Built for Otis Chandler and exhibited at 'The Art of the Motorcycle' Exhibition
1963 Harley Davidson 'Captain America' Recreation 1993
Engine no. 62FL6966
As iconic motorcycles go, "Captain America" checks all the boxes. In fact, Peter Fonda's chrome-plated ride in the 1969 flick Easy Rider might just be the best known two-wheeler ever. It's now being seen by a second generation of movie watchers. Made for a paltry $340,000, named by Time magazine as one of the 10 most important films of the 1960s, Easy Rider has to date grossed more than $50 million.
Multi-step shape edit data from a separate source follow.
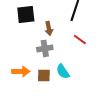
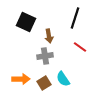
black square: (26, 14) -> (26, 22), turned 30
brown square: (44, 75) -> (44, 83), turned -32

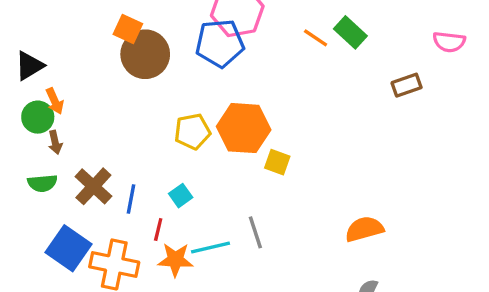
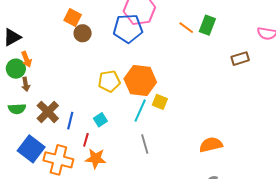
green rectangle: (350, 32) -> (207, 25), turned 66
brown circle: (145, 54) -> (83, 33), size x0.6
cyan line: (210, 248) -> (140, 111), moved, turned -55

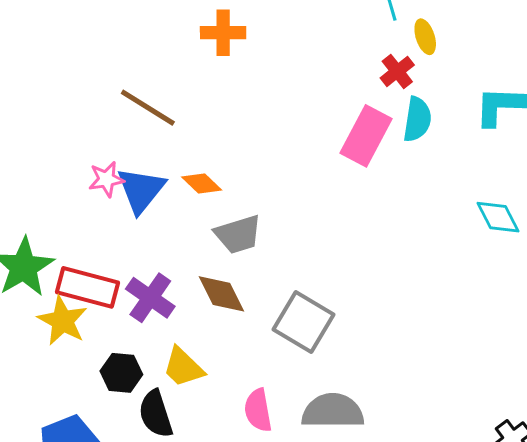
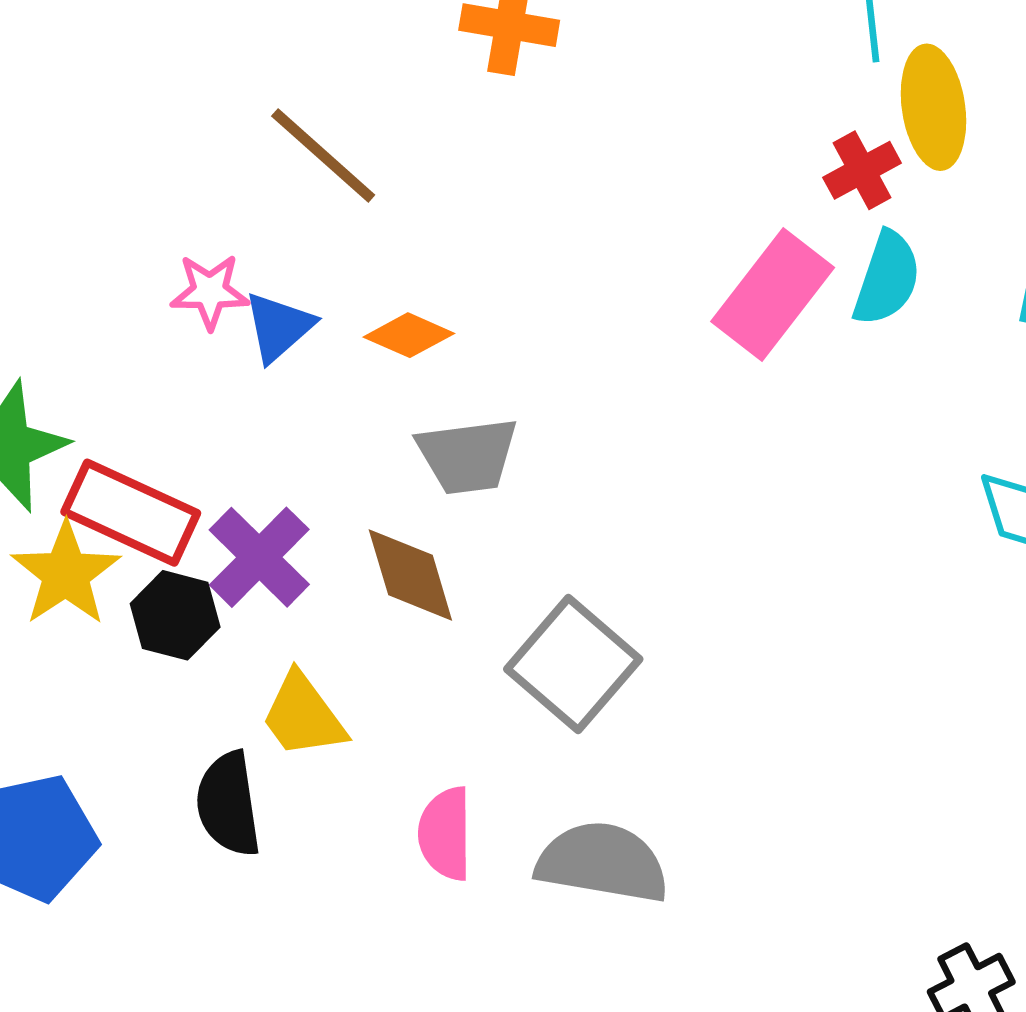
yellow ellipse: (425, 37) -> (933, 107), size x1.6
orange diamond: (202, 183) -> (409, 335), turned -30
blue triangle: (141, 190) -> (279, 327), size x0.7
black hexagon: (121, 373) -> (175, 615), moved

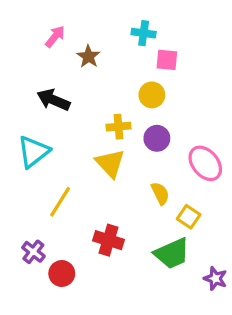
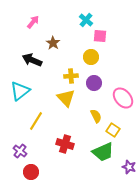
cyan cross: (144, 33) -> (86, 20), turned 32
brown star: (88, 57) -> (53, 43), moved
red circle: (62, 274) -> (31, 172), moved

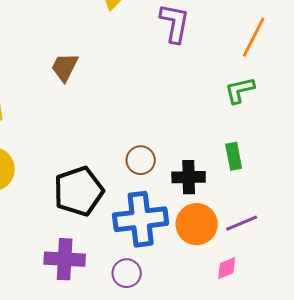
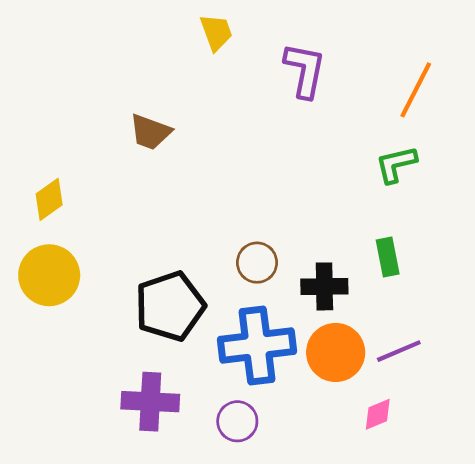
brown trapezoid: (65, 67) -> (150, 132), turned -96

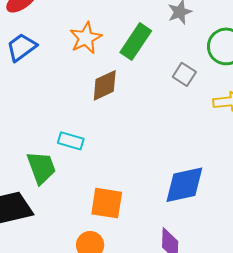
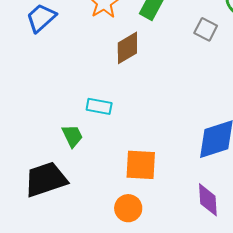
green trapezoid: (41, 168) -> (72, 136), size x0.7

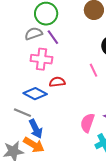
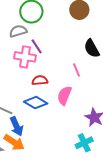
purple line: (53, 37) -> (37, 46), moved
blue diamond: (35, 94) -> (36, 103), moved
pink semicircle: (87, 123) -> (64, 95), moved

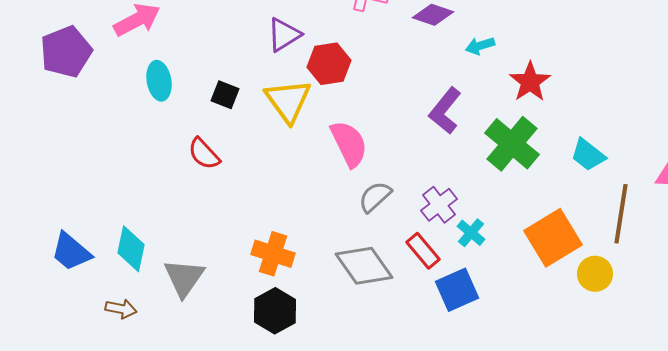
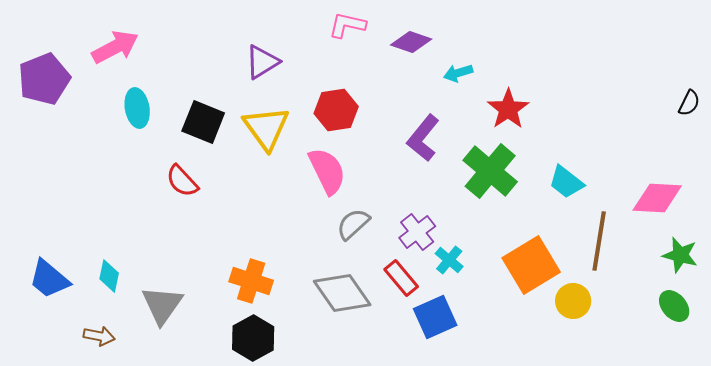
red hexagon: (329, 64) -> (336, 110), moved
black square: (225, 95) -> (203, 122), size x1.5
cyan diamond: (131, 249) -> (109, 276), size x0.7

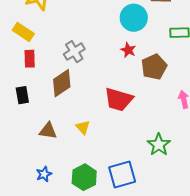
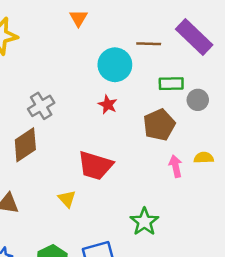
brown pentagon: (154, 67) -> (159, 125), moved
yellow triangle: (83, 127) -> (67, 199), moved

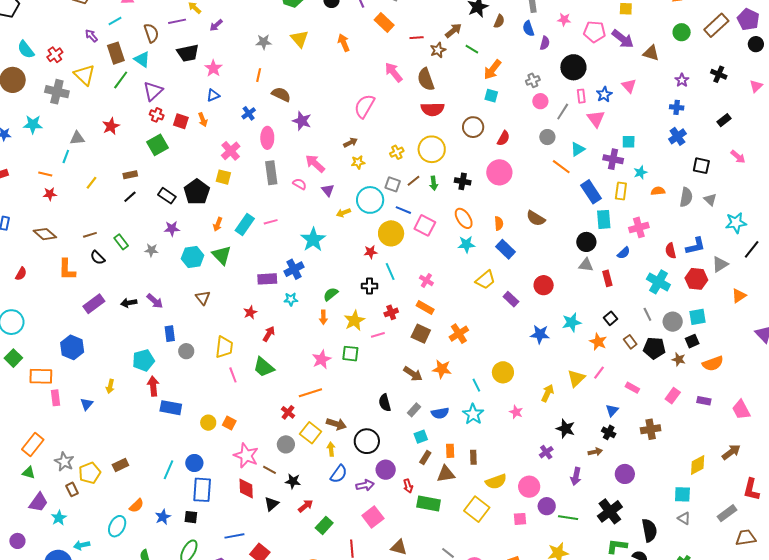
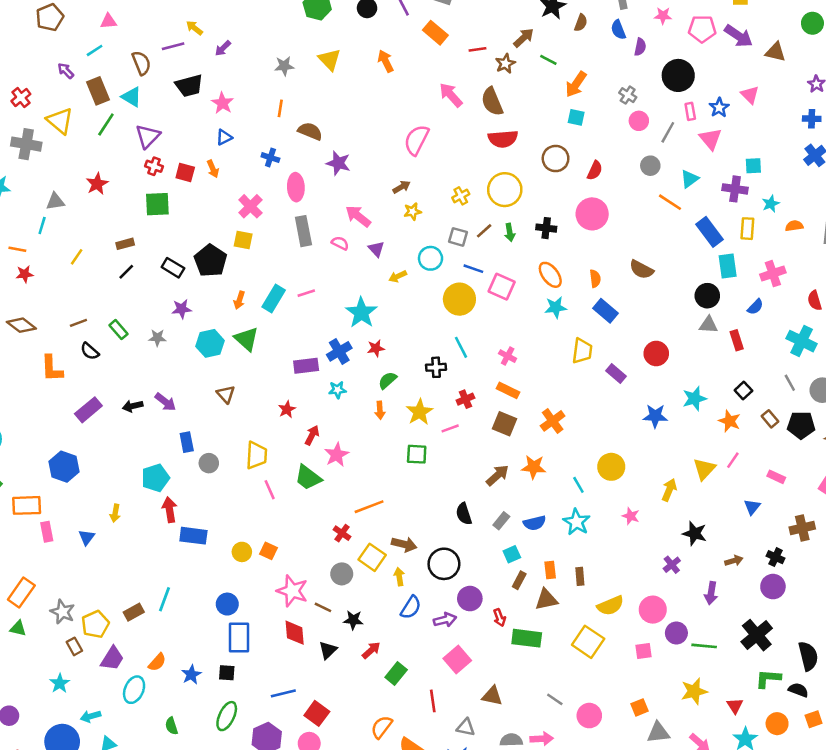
gray cross: (533, 80) -> (628, 95), turned -32
blue cross: (249, 113) -> (270, 158), turned -32
green square: (157, 145) -> (157, 204), turned 30
cyan circle: (370, 200) -> (430, 258), size x0.7
red star: (371, 252) -> (376, 348), moved
yellow trapezoid: (485, 280) -> (582, 351), turned -40
pink star: (322, 359) -> (337, 455), moved
brown arrow: (413, 374) -> (497, 475), turned -72
black cross: (609, 432) -> (776, 557), moved
cyan line: (169, 470) -> (164, 599), moved
purple trapezoid: (38, 502) -> (112, 658), moved

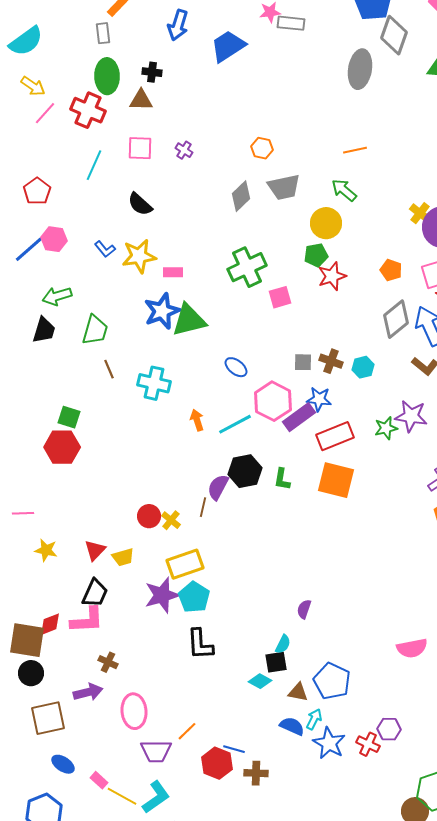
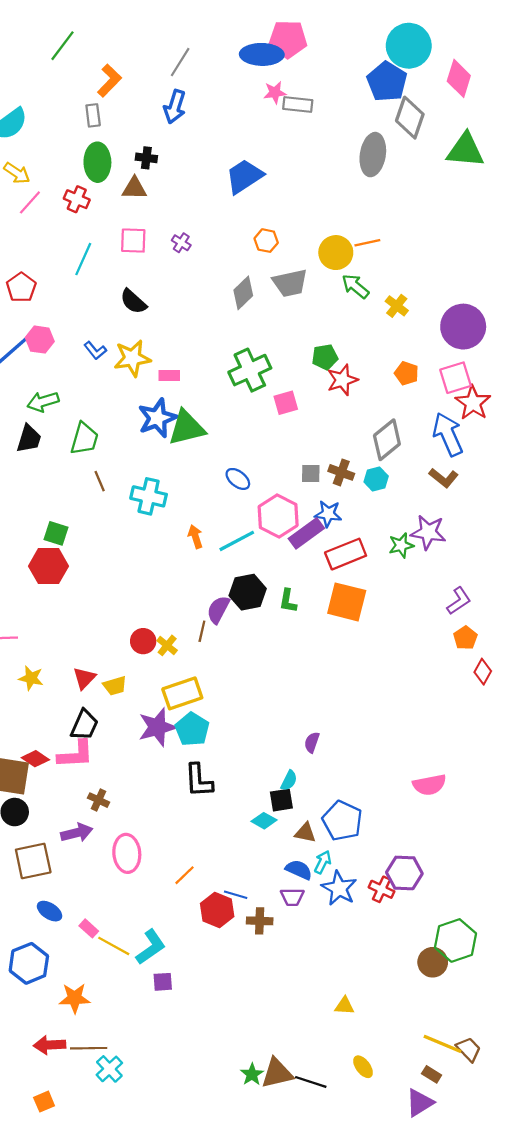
blue trapezoid: (228, 46) -> (244, 176), moved
red cross: (88, 110) -> (77, 199), size x0.7
yellow cross: (420, 213) -> (397, 306), moved
yellow circle: (326, 223) -> (336, 253), moved
gray diamond: (396, 319) -> (387, 440), moved
red diamond: (50, 624) -> (35, 759), turned 55
purple hexagon: (389, 729) -> (404, 873), size x1.4
purple trapezoid: (156, 751) -> (292, 897), moved, size x0.7

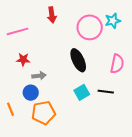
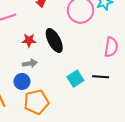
red star: (23, 59) -> (29, 40), moved
black ellipse: (78, 60) -> (54, 41), moved

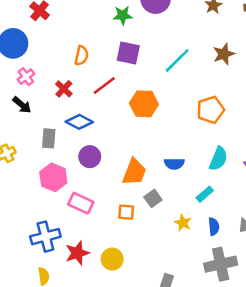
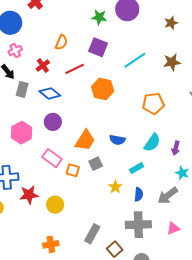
gray rectangle: (49, 138) -> (22, 89), moved
pink rectangle: (81, 203) -> (52, 158), moved

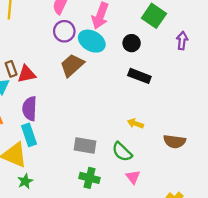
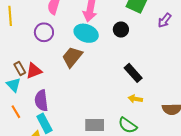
purple circle: (64, 31) -> (44, 32), moved
purple arrow: (182, 41) -> (165, 20), turned -140
black rectangle: (139, 76) -> (133, 73), moved, turned 36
As the movie's star vehicle, Captain America set styling trends. Said Cycle World magazine about the bike's influence, "Easy Rider validated the chopper as countercultural icon, hell on wheels for the hippie generation. Captain America provided a calling card for young, alienated, rebellious gearheads, and almost overnight everything from Schwinns to Honda CB750s sprouted improbably drawn out front ends and sacrilegious star-spangled paint schemes."
Too bad the Captain never got to read his reviews. Even before the movie's premier, gun-toting thieves broke into the bike's storage area and made off with it. Within hours, no doubt, what was soon to be one of the world's most famous motorcycles had been hacked into its various components and scattered about the chopper underground, sold off cheap.
Gone but not forgotten, Captain America has inspired many replicas over the years. Few, though, approach the almost archeological attention to detail displayed on this motorcycle. Hundreds of hours of videotape were played and replayed, movie posters pored over, studio 8 x 10s examined. Forensics-level research led to minute details being just right, like the correct-year seat studs sourced from a particular model of Chevrolet. Credit for that kind of bleary-eyed diligence goes to the man who commissioned the project, the late Otis Chandler, media magnate and prolific car-and-motorcycle collector. Numbering more than 130 machines, the thrust of Chandler's collection was important American motorcycles, and while most moto-connoisseurs would never consider acquiring a chopper, Chandler realized the historical importance on non-stock customs, especially Captain America and its partner on the silver screen, Dennis Hopper's "Billy Bike."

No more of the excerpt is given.